Besides pay, training is another critical issue as dozens of new guards are put into public places. Aside from requiring that armed guards receive eight hours of firearms training from a DPS-certified instructor, there are no other formal requirements mandated by the state.
By way of comparison, most police receive 900 hours of training, of which 80 hours are in firearms, while going through the academy. Once out of the academy, they receive 16 hours of refresher firearms training annually.
All of the companies interviewed for this story, including Frederick's, say they hire only qualified people and train them thoroughly. Edmundson touts his company's training requirements, saying the agency gives its new guards 72 hours' worth and runs extensive background checks.
That may be the case, but the fact is, no one really knows for sure. DPS' Turner says review and oversight of security companies are lax. She points to a single sheet of paper titled "Security Guard Training Program," which lists such categories as first aid, firearms, laws of arrest, search and seizure and criminal law.

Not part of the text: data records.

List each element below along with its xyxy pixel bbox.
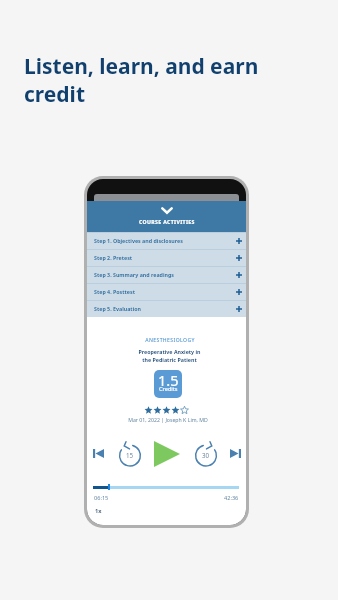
button[interactable]: COURSE ACTIVITIES [87, 201, 246, 232]
staticText: 30 [202, 451, 210, 459]
staticText: 1.5 [158, 370, 179, 390]
staticText: 06:15 [94, 494, 109, 502]
staticText: Step 2. Pretest [94, 254, 133, 261]
button[interactable]: Step 5. Evaluation [87, 300, 246, 317]
staticText: Preoperative Anxiety in the Pediatric Pa… [138, 348, 201, 363]
button[interactable] [144, 406, 189, 414]
button[interactable]: 1.5 [154, 370, 182, 398]
staticText: 1x [95, 507, 102, 515]
button[interactable]: Rewind 15 seconds [119, 444, 141, 466]
button[interactable]: Previous track [93, 449, 104, 458]
button[interactable]: Step 2. Pretest [87, 249, 246, 266]
button[interactable]: Next track [230, 449, 241, 458]
staticText: Step 3. Summary and readings [94, 271, 174, 278]
button[interactable]: Play [154, 441, 180, 467]
button[interactable]: Forward 30 seconds [195, 444, 217, 466]
staticText: Step 4. Posttest [94, 288, 135, 295]
staticText: Step 5. Evaluation [94, 305, 141, 312]
button[interactable]: Step 4. Posttest [87, 283, 246, 300]
staticText: ANESTHESIOLOGY [145, 337, 195, 344]
staticText: 15 [126, 451, 134, 459]
staticText: Credits [159, 385, 178, 393]
staticText: COURSE ACTIVITIES [139, 218, 195, 225]
staticText: Listen, learn, and earn credit [24, 52, 269, 108]
staticText: Step 1. Objectives and disclosures [94, 237, 183, 244]
staticText: Mar 01, 2022 | Joseph K Lim, MD [128, 416, 208, 423]
button[interactable]: 1x [95, 507, 102, 515]
button[interactable]: Step 3. Summary and readings [87, 266, 246, 283]
button[interactable]: Step 1. Objectives and disclosures [87, 232, 246, 249]
staticText: 42:36 [224, 494, 239, 502]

Applicants are asked to fill in the blanks, listing the kinds of training their guards receive, as well as duration of training. They are required to have it signed and notarized before returning it to DPS.
"Basically, we're just having to take their word for it," Turner says.
Training horror stories abound. Edmundson tells of classes in which guards were asked to identify the parts on a gun before firing off a clip, first with their right hand, then their left.
"And that was your firearms training," Edmundson says.
DPS also is responsible for ensuring agencies carry liability insurance, and for running background checks on applicants.
According to state law, anyone convicted of a felony, or of a crime involving fraud, physical violence, illegal sexual conduct or the illegal use or possession of a deadly weapon, cannot run an agency or work as a guard, unless he has had his civil rights--i.e., the right to vote, serve as a juror, hold public office or carry weapons--restored by the courts after successfully serving his sentence.
The law also prohibits people convicted of drug-related offenses or theft within the last five years from working in security. Those on parole, or who have outstanding arrest warrants, are also disqualified.
Security-guard criteria are much more lax than those for police officers, who undergo polygraphs, drug screenings and psychological evaluations.
Nationally, security-guard regulation varies greatly, depending on the state. Some, like Connecticut, have no licensing or regulatory requirements, while others, like New York, have tougher requirements.
In New York, guards are supposed to undergo 47 hours of firearms training before they can carry guns. Yet even there, people have found ways to get around it. Recently, the co-owner of a security-guard training school was arrested for issuing a diploma to an undercover investigator who was given only four hours of weapons training.
Edmundson says the industry is crying out for stricter regulation, and an end to the "rent-a-cop" mentality. Specifically, he says, he'd like to see beefed-up training requirements, and he'd like to see the state take steps to ensure those requirements are met.
Others take a more sedate view.
"We have some regulation--granted, it's not the strictest, but at least we have some minimums, compared to other states," says Jay Jennings, executive vice president of Safeguard Security Services. "And as a businessman, I can see where Jim [Edmundson] is coming from. If you raise the level of the playing field, you make it harder for the new companies to break into the business.